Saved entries
###

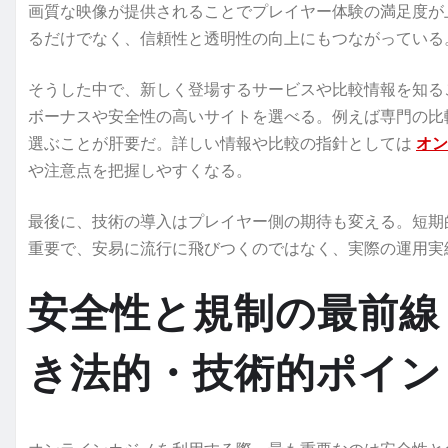
画質な映像が提供されることでプレイヤー体験の満足度が
るだけでなく、信頼性と透明性の向上にもつながっている
そうした中で、新しく登場するサービスや比較情報を知る
ボーナスや安全性の高いサイトを選べる。例えば専門の比
選ぶことが肝要だ。詳しい情報や比較の指針としては
オン
や注意点を把握しやすくなる。
最後に、技術の導入はプレイヤー側の期待も変える。短期
重要で、安易に流行に飛びつくのではなく、実際の運用実
安全性と規制の最前線 
き法的・技術的ポイン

###

§ **Brief**
Transcribe exactly, starting at the line with "重要で、安易に流行に飛びつくのではなく、実際の運用実" and continuing through the last line of the data above; leave out all earlier lines.

§ **Task response**
重要で、安易に流行に飛びつくのではなく、実際の運用実
安全性と規制の最前線 
き法的・技術的ポイン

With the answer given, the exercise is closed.